Porque, vamos combinar, é claro que o julgamento será “parcial” – cada jurado vai votar conforme o seu gosto, e conforme o que entende ser adequado. Nessa conversa de imparcialidade eu não caio há muito tempo. Só pra lembrar, em Arquitetura existe o que se denomina partido, que nada tem a ver com as agremiações políticas. O termo também envolve a opinião, no caso, do que deve ser feito ou não em um projeto arquitetônico, a ideia do arquiteto sobre o que fazer quanto ao espaço, aos usuários, à topografia, a paisagem, o que vai privilegiar, o que vai desprezar, o que seleciona de acordo com sua concepção de vida, de arte, com a verba disponível e até mesmo quais limites quer extrapolar ou quais vai respeitar.

Os candidatos arquitetos vão escolher os seus partidos; os jurados arquitetos que também têm seus partidos, vão escolher os partidos adotados pelos candidatos. Portanto, não existe essa conversa mole de “imparcialidade”, viu?

Enfim, depois de um toma lá, dá cá de palpites de todo tipo, ficou claro que não vão mudar nada – nem expor os trabalhos na internet antes do julgamento, só depois, e nem melhorar a participação de Guaratuba na Comissão Julgadora. Nem sei por que me dei ao trabalho, talvez seja força do hábito, essa coisa de participação popular no debate das cidades me empolga desde os idos tempos do movimento estudantil, na Faculdade de Arquitetura da PUC-Campinas, em 1977…

Aí resolvi dizer que queria um coreto, e já expliquei por aqui os motivos, pra quem já me leu antes, estão sabendo e grata pela atenção. E a esposa do Coronel Martins, da qual infelizmente não guardei o prenome, mas me impressionou dizendo que há 48 anos divide seu tempo entre Curitiba e Guaratuba, falou que era ótimo eu dar uma opinião, e disse que também queria umas coisas, mas que não ia contar para não quebrar o sigilo da proposta de sua amiga, que era uma candidata ao concurso.
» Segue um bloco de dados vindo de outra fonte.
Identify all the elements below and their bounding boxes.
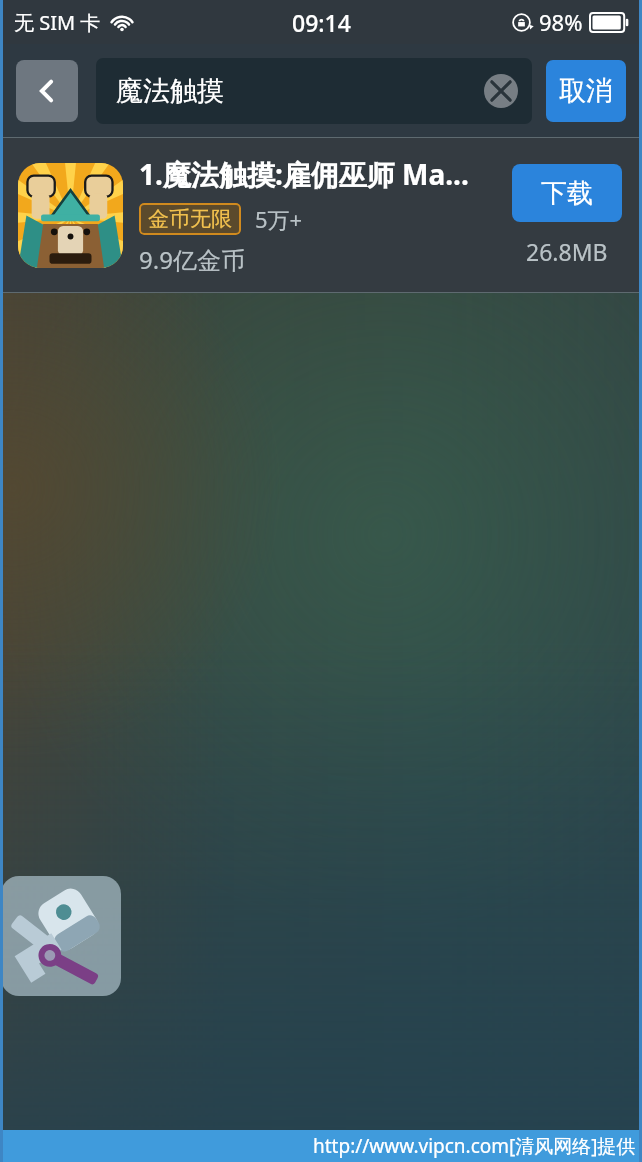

Fiquei frustrada, mas vou esperar até depois do julgamento pra saber se a moça se deu bem e se aquela gentil senhora será contemplada nas suas idéias e sugestões.

Por fim, perguntei ao Secretário Fausto, que estava presente, o que iria ocorrer se a cidade não gostar do projeto vencedor? Pois então, depois de algumas conjecturas e impropriedades jurídicas sobre o resultado da ‘licitação’, ficou claro que vai ser implantado e construído assim mesmo.

Mais uma audiência pública desperdiçada no meu já vasto currículo local, dessa não precisa nem ver a foto pra não repetir a roupa, que desse mato não sai mais coelho.

Guardei a lambedeira, não dei beijinho em ninguém e fui cuidar da vida e do trabalho, que não está dando para cutucar todos os bicudos do lado de lá…

P.S.: Chegando em casa, fui conferir o Edital, que não me lembrava de ter visto nomes ali, e pimba – não tinha mesmo. Tem no item 7.1 2 a quantidade, mas ninguém explica porque esse 2 x 1 (dois arquitetos de Curitiba e só um da cidade), que não vai mudar. Mas ninguém explicou até hoje o 7 x 1 mais tenebroso da nossa história recente, portanto, acho que estou querendo demais…


1 Fonte: https://emdiacomalp.wordpress.com/2008/07/08/dois-bicudos-nao-se-beijam-e-dois-bicudos-nao-se-bicam/

2  7.1 A Comissão Julgadora será composta de 03 (três) arquitetos: 02 (dois) indicados pelo ORGANIZADOR – sendo pelo menos 01 (um) representante de outro Departamento do IAB – e 01 (um) indicado pelo PROMOTOR.